§ REQUIRED WORK: Among the lines below, which ones contain the word "puanı"? Copy every such line.
INPUT RECORDS START
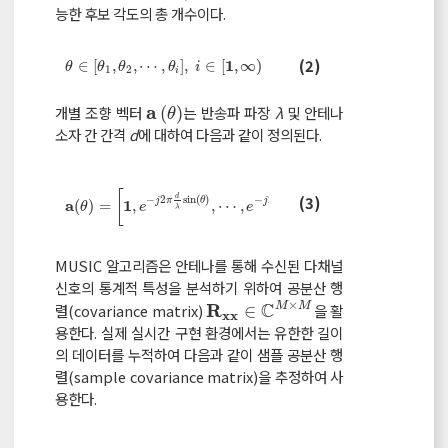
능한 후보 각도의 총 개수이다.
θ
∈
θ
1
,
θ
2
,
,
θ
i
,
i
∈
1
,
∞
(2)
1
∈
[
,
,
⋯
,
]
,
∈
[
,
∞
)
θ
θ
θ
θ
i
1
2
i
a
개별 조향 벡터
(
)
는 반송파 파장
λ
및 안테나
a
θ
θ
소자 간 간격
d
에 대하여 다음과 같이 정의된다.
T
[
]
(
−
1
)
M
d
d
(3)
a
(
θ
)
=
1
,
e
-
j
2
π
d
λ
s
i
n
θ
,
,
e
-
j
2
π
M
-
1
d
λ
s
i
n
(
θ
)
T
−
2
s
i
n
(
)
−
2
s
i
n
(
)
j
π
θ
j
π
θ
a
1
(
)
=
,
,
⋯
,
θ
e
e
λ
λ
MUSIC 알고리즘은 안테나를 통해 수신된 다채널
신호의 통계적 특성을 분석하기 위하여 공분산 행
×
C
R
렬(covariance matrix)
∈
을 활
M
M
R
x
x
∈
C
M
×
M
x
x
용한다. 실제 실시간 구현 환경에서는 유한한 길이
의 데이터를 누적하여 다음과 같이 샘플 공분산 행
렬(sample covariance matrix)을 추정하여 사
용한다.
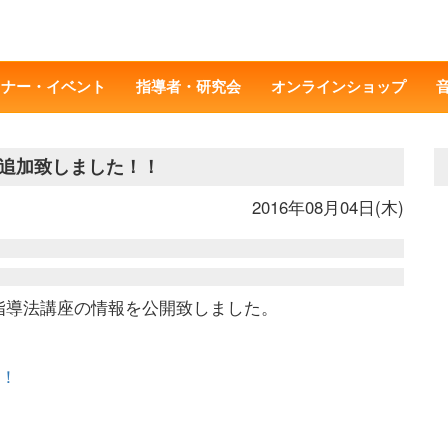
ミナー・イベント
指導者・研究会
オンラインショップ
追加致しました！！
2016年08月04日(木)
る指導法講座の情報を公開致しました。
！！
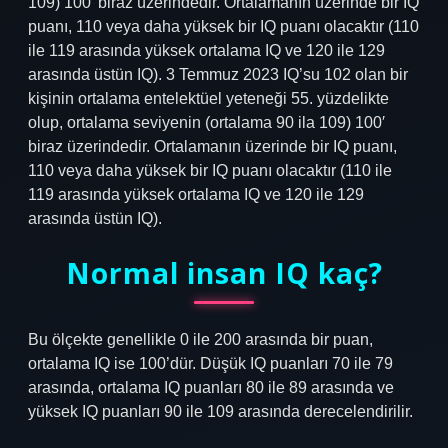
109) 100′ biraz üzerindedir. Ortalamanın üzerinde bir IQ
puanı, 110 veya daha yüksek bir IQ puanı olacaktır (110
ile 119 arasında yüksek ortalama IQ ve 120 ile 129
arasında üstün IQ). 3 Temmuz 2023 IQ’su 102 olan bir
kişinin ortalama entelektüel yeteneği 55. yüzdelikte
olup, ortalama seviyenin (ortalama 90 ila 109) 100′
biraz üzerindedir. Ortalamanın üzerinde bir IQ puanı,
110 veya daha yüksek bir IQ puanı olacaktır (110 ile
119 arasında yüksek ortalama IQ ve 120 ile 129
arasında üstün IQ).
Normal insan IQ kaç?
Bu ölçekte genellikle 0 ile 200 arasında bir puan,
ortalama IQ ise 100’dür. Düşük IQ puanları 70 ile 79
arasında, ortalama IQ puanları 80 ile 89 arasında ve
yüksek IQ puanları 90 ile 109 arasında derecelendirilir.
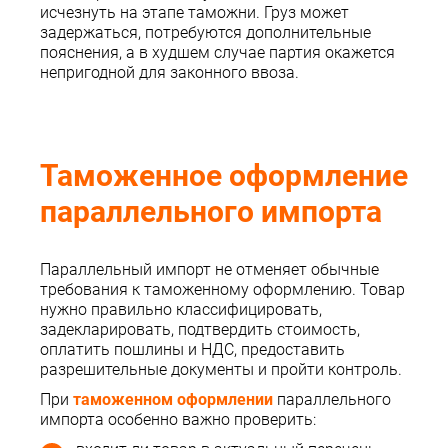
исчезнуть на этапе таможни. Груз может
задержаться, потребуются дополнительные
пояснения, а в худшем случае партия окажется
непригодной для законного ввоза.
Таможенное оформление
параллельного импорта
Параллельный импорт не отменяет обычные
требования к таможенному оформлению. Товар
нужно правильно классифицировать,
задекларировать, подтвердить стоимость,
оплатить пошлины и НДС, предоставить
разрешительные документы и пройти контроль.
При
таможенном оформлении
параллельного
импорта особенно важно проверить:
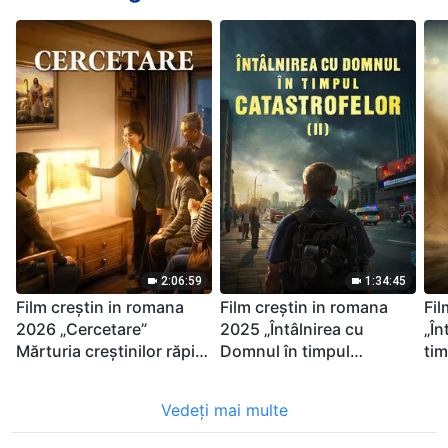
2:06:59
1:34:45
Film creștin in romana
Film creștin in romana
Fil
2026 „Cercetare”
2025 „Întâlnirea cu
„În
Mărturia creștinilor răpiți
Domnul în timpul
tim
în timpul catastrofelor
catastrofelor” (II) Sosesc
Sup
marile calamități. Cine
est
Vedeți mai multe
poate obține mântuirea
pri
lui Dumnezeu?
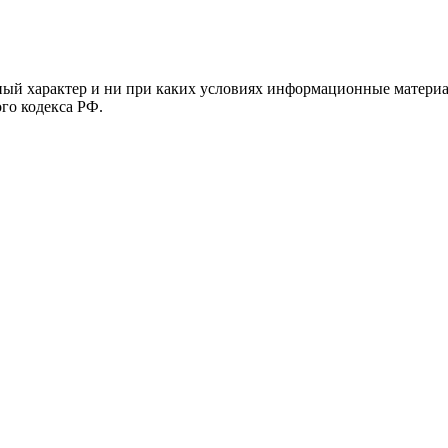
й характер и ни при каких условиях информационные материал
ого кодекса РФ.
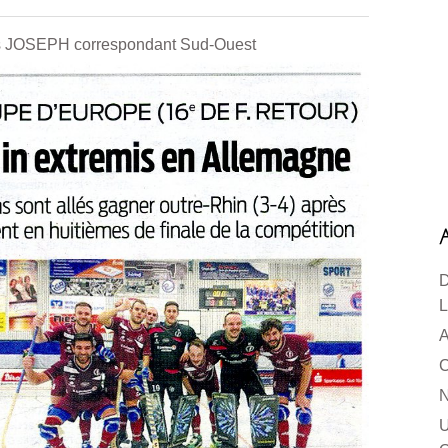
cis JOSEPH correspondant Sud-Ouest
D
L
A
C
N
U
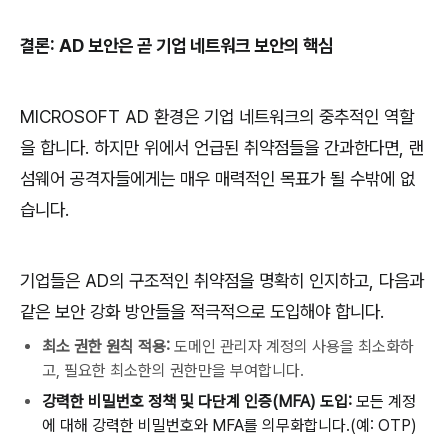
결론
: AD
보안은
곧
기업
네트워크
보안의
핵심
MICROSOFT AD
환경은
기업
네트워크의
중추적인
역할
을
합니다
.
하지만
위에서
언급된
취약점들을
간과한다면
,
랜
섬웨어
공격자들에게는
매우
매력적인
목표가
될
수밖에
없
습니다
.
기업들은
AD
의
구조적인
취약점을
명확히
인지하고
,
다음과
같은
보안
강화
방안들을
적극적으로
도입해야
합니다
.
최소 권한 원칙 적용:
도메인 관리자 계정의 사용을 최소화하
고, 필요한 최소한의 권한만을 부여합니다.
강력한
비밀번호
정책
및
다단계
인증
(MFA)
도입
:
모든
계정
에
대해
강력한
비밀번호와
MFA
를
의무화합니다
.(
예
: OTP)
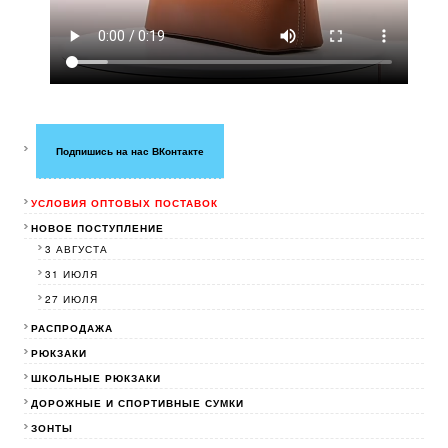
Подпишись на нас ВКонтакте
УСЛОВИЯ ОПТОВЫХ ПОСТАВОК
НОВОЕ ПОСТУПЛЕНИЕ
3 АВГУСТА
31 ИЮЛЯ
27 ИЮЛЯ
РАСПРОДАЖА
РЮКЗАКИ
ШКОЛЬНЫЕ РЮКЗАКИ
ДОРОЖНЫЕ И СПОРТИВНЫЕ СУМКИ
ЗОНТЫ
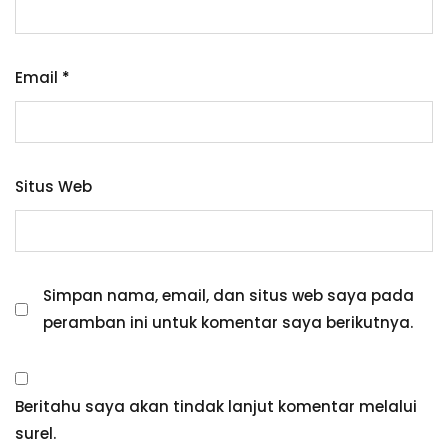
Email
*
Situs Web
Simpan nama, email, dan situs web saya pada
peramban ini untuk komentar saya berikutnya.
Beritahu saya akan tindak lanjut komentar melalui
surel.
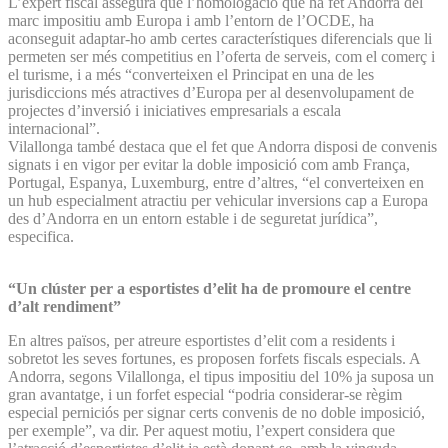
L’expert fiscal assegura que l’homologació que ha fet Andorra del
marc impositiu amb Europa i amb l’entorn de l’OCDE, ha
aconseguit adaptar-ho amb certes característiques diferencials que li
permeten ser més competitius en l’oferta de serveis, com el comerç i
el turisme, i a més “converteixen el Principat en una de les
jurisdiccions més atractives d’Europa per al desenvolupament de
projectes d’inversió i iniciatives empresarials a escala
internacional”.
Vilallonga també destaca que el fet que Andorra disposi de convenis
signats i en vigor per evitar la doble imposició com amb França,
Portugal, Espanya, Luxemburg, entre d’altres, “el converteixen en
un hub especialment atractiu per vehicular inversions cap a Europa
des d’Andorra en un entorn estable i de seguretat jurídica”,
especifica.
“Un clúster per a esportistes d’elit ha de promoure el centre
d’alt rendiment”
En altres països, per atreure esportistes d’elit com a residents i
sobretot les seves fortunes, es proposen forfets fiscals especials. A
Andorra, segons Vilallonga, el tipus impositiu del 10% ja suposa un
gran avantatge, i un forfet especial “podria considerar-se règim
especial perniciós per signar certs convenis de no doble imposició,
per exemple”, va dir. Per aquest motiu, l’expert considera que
INPUT RECORDS END
§ ANSWER TO THIS PROBLEM:
puanı, 110 veya daha yüksek bir IQ puanı olacaktır (110
biraz üzerindedir. Ortalamanın üzerinde bir IQ puanı,
110 veya daha yüksek bir IQ puanı olacaktır (110 ile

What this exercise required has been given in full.